» **Prompt**: Within these entries, how many lines contain the word "choice"? Answer with the number alone.

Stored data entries

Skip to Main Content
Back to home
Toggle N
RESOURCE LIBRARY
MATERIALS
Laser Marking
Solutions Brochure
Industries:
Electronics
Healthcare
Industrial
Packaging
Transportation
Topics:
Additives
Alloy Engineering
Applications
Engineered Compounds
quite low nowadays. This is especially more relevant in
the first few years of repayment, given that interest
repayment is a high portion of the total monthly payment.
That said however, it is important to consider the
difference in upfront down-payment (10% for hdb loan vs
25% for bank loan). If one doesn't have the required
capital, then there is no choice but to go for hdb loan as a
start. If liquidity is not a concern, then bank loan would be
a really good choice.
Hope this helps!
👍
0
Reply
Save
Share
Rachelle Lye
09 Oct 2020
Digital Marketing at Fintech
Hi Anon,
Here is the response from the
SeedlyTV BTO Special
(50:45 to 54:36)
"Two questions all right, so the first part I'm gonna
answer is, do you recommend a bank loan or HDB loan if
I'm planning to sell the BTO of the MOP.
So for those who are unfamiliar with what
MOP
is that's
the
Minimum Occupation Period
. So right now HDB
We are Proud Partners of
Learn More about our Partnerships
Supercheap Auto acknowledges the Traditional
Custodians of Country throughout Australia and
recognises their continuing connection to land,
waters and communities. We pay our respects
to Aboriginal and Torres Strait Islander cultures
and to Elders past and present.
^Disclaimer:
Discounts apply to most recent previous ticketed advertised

--

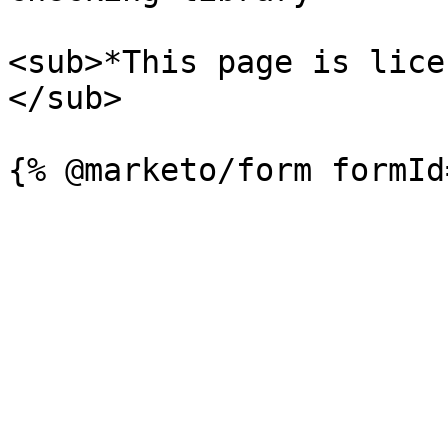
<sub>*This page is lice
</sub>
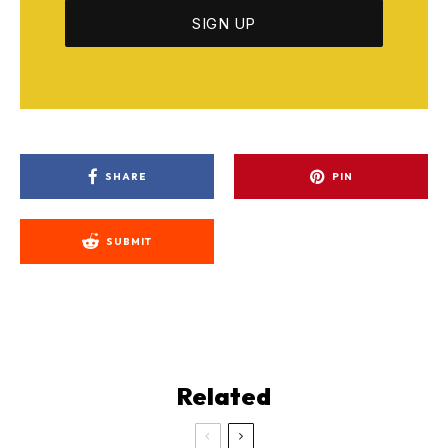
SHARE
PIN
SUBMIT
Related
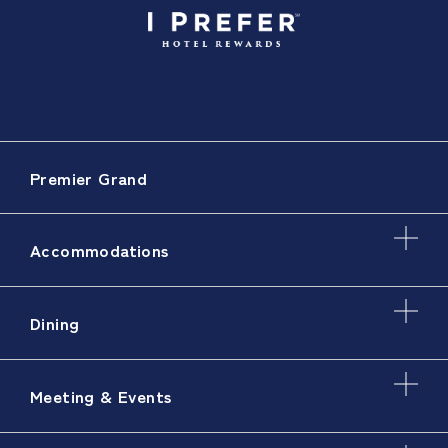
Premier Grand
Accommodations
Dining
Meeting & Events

---

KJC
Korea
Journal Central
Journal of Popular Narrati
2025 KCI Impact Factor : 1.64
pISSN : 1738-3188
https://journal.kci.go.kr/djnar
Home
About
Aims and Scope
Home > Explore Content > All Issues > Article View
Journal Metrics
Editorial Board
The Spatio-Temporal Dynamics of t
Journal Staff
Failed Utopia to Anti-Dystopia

» **Finished task**: 2